I've always been attracted to guys.


----------



## sashadistan (Nov 10, 2008)

External factors made me gay, probably. Here I just found people who didn't see that as a problem.


----------



## Snickers (Nov 10, 2008)

People seem to make a hiss on me, I dont care if you believe you are born gay or bi, thats your choice to believe that. However, yes I realized i should of had an "other" or such poll option, you can always post you know. The poll is about testing a theory or speculation about the fandom.
So dont get your nickers in a knot and call me a fuckin retard.

Hyena out.


----------



## RANQuickFox (Nov 10, 2008)

Frasque said:


> There should be a poll option for "OP is a retard."
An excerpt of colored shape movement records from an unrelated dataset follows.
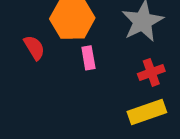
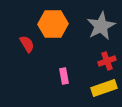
pink rectangle: (88, 58) -> (64, 76), moved

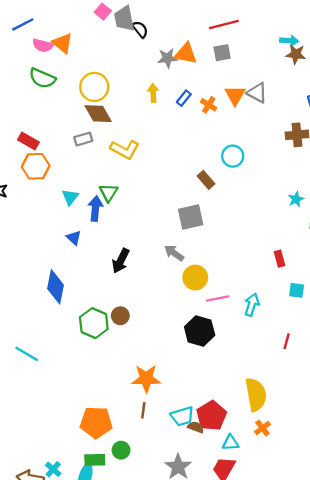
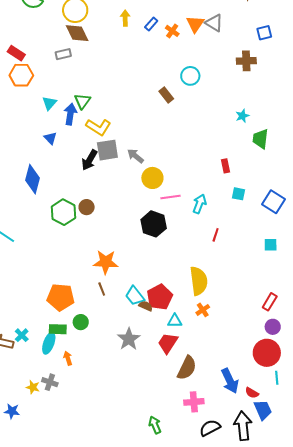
yellow L-shape: (125, 149) -> (98, 127), moved
gray square: (191, 217) -> (107, 150), moved
red line: (287, 341) -> (216, 235), moved
brown line: (143, 410) -> (102, 289), turned -32
cyan trapezoid: (182, 416) -> (135, 296), turned 65

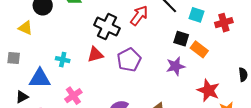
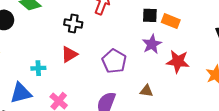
black cross: (107, 27) -> (73, 23), size x0.7
purple pentagon: (129, 60) -> (114, 61), moved
red star: (208, 90) -> (178, 61), moved

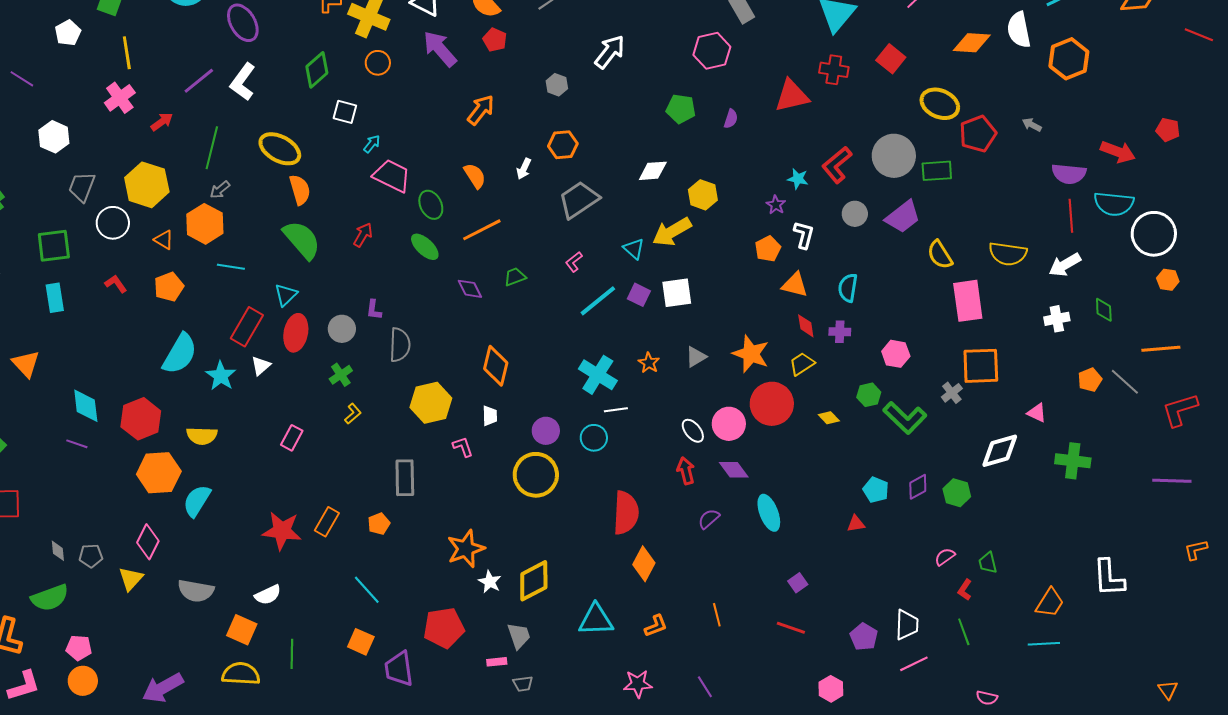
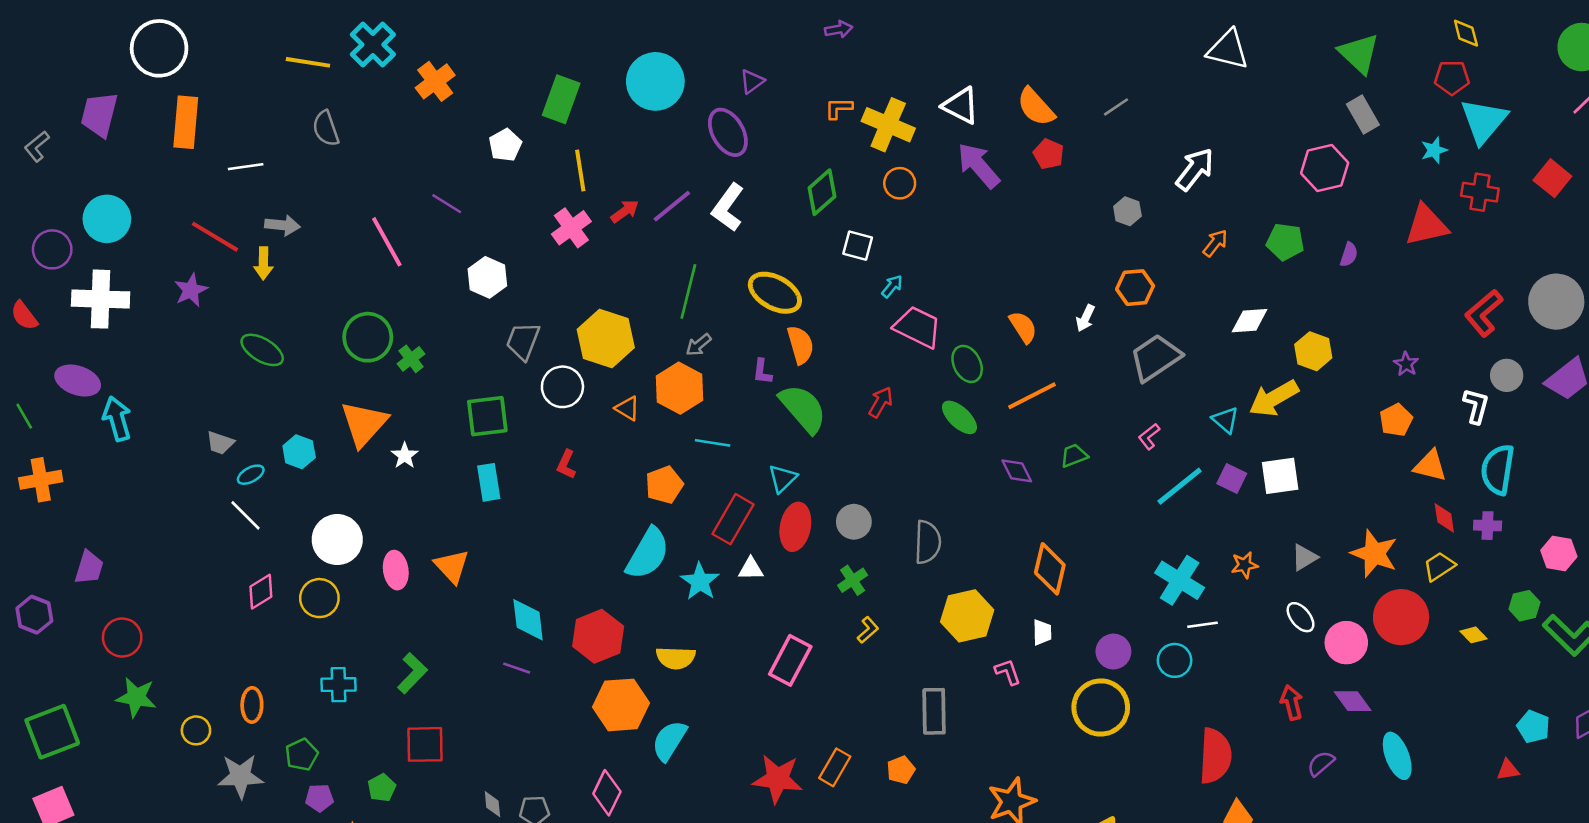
orange arrow: (481, 110) -> (1215, 243), moved, size x0.7
red arrow: (162, 122) -> (625, 211), moved
cyan star: (798, 179) -> (1434, 150), moved, turned -30
white L-shape: (804, 235) -> (1476, 406), moved
red L-shape: (116, 284) -> (566, 464), turned -120
orange pentagon: (169, 287) -> (664, 485), moved
cyan semicircle: (848, 288) -> (1498, 470), size x1.4
purple L-shape: (374, 310) -> (762, 372), moved
orange star: (649, 363) -> (1245, 565), turned 30
white triangle: (261, 366) -> (751, 569), turned 40
white ellipse: (693, 431) -> (1300, 617), moved
pink rectangle: (292, 438) -> (790, 660), size x1.5

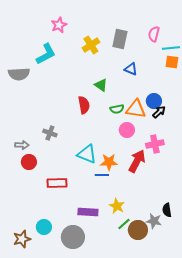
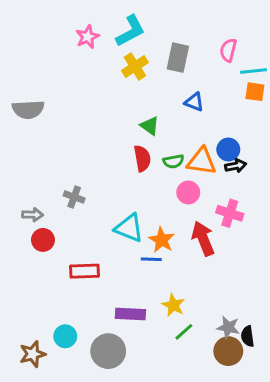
cyan L-shape: (46, 54) -> (130, 31), moved
red semicircle: (84, 105) -> (142, 158), moved
black arrow: (159, 112) -> (236, 166), turned 32
pink cross: (155, 144) -> (230, 213), turned 30
red arrow: (137, 161) -> (203, 238), turned -50
orange star: (109, 162) -> (162, 240), turned 30
black semicircle: (167, 210) -> (248, 336), moved
brown circle: (138, 230) -> (228, 351), moved

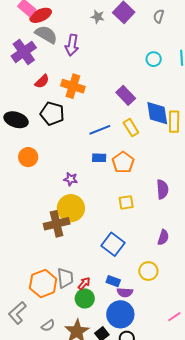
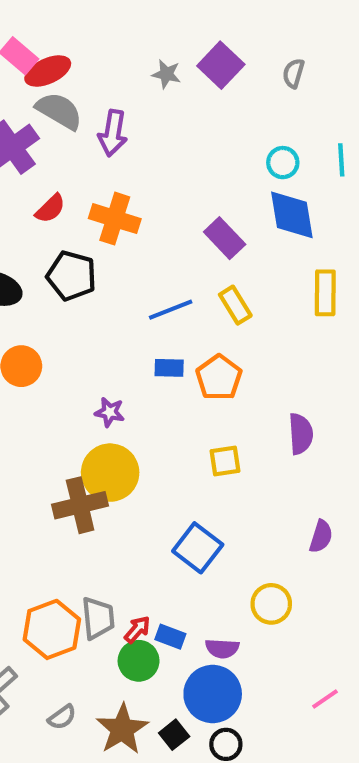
blue diamond: (157, 113) -> (292, 215), moved
purple semicircle: (163, 237) -> (321, 536), moved
blue rectangle: (113, 281) -> (170, 637), moved

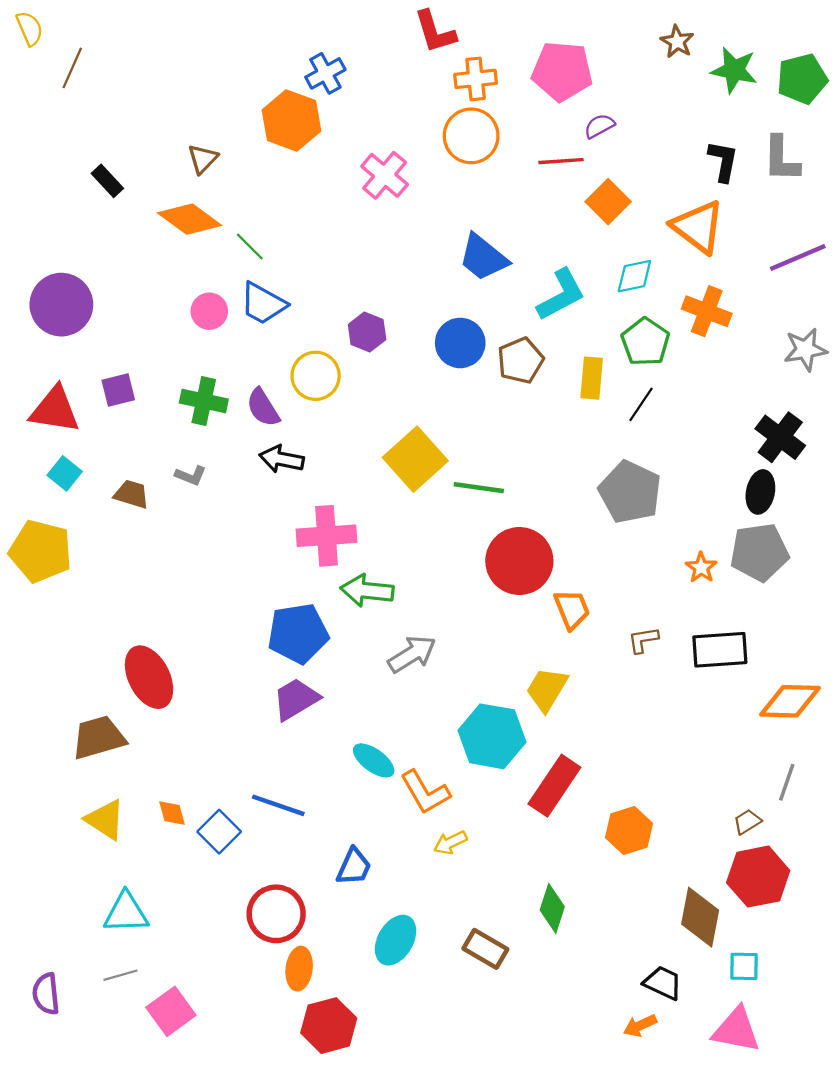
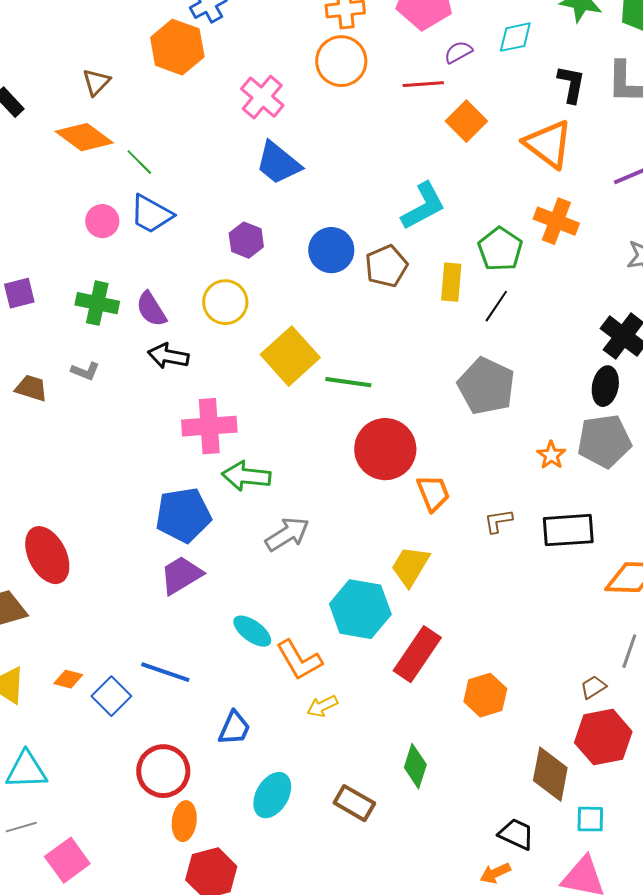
blue trapezoid: (483, 257) -> (278, 163), moved
cyan diamond: (634, 276) -> (515, 37), moved
yellow circle: (316, 376) -> (225, 302), moved
orange diamond: (172, 813) -> (68, 679), turned -60

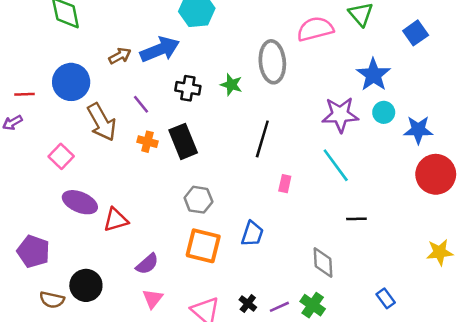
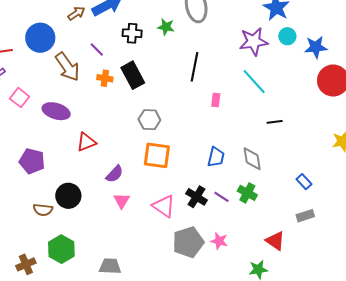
pink square: (61, 156) -> (20, 98), moved
purple ellipse: (80, 202) -> (56, 111), moved
blue trapezoid: (252, 234) -> (216, 157), moved
purple pentagon: (33, 251) -> (32, 161), moved
black cross: (248, 303) -> (196, 197), size x1.5
purple line: (279, 307) -> (222, 197), turned 63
Your butt... why is it so hurt?


----------



## LonelyFox (Nov 10, 2008)

Silibus said:


> No, but it did solidify the fact.



also this I was questioning my sexuality then BAM...gay furry pron, and I didnt what the hell hit me XD


----------



## RANQuickFox (Nov 10, 2008)

I think that the high level of exposure of gay art in the fandom has helped a lot of people come out of the closet... of course some people were so deep in they never even suspected, which is why it may seem like the fandom 'converts' a lot of otherwise straight males into bi / gay.


----------



## TheGreatCrusader (Nov 10, 2008)

Silibus said:


> No, but it did solidify the fact.


^This.


----------



## UKtehwhitewolf (Nov 10, 2008)

Nope. Still straight. I doubt there's much of a chance of that changing either.


----------



## talakestreal (Nov 10, 2008)

Way before I found the fandom, I was rather convinced I was a lesbian. That being because I find the female figure to be quite attractive, and because, to be frank, breasts are a heck of a lot more interesting and visually appealing than a penis.  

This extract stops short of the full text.